What defines a viral video? What is the exact number that takes it from a simple nice little video to something that is truly a hit? In looking at movie openings this weekend they are saying Disneys' A Christmas Carol (I didn't know Walt Disney wrote A Christmas Carol - I thought Charles Dickens had - silly me) is a hit having made $31 million. I'm sorry but I saw Transformers last summer and it made over $100 million on opening weekend - that's a hit.

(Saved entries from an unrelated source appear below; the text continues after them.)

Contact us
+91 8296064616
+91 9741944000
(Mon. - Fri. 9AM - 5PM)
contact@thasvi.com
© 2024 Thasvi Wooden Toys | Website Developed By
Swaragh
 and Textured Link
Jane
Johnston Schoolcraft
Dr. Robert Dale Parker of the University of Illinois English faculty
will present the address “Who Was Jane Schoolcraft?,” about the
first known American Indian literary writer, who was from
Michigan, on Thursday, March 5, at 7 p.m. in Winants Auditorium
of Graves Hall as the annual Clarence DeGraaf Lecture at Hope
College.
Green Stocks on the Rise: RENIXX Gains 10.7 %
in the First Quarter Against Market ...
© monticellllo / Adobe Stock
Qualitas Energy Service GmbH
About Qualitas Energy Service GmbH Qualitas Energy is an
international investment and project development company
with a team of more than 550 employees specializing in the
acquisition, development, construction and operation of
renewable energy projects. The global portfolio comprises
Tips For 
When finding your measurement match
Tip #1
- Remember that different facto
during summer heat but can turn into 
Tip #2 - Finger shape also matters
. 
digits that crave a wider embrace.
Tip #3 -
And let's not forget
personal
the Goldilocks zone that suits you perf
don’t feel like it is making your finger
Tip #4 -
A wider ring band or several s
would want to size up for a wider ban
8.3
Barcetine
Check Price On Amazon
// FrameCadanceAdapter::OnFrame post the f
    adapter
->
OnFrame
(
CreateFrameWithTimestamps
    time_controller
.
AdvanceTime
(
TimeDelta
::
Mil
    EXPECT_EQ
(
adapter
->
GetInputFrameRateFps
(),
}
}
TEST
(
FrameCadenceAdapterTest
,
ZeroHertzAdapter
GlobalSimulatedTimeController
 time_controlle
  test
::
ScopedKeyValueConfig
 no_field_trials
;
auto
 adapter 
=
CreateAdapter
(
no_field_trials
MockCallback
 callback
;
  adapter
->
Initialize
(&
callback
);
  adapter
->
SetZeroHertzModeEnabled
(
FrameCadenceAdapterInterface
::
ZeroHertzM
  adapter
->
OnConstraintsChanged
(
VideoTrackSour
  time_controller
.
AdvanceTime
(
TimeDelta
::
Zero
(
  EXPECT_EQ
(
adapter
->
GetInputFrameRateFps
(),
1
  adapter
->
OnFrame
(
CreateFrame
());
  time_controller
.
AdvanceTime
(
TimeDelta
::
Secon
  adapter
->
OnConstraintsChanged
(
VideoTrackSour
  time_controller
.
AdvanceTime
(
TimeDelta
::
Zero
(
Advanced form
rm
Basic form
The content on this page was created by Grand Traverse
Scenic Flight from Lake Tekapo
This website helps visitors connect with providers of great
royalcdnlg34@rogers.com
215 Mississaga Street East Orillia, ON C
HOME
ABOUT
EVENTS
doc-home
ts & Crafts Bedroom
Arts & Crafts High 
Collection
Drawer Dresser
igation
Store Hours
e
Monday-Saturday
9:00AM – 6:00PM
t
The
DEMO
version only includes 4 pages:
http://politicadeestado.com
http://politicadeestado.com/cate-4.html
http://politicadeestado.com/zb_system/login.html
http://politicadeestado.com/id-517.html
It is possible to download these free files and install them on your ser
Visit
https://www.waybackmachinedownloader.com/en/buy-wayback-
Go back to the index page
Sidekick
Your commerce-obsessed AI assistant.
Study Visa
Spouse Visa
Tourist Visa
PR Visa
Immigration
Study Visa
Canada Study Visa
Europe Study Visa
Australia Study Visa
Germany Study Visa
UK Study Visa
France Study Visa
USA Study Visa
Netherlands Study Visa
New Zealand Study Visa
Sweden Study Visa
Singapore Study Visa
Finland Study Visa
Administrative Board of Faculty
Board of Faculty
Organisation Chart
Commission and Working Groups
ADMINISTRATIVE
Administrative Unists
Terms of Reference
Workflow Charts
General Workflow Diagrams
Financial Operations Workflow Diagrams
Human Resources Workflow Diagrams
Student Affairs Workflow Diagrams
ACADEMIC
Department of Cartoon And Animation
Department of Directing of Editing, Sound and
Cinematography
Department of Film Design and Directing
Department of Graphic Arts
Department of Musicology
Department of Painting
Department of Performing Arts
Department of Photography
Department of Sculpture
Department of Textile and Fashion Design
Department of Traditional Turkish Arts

In any case - at the 2007 Grace Hopper Celebration in Orlando I was transfixed by how happy all the participants were. And their incredible diversity. When we got our video booth funded by SAP for the 2008 GHC I worked with the video crew and had them have everyone they filmed say I am a technical woman, or some form of that. My fabulous interns found all the instances of that being said on all our footage then our marvelous editors at Total Media Group laid it out. Then came the hardest part - the music. Megan and I spent about an hour going through my ipod finding music that had the requisite level of happiness in it for the video then she went to find music that had that happiness. And she did.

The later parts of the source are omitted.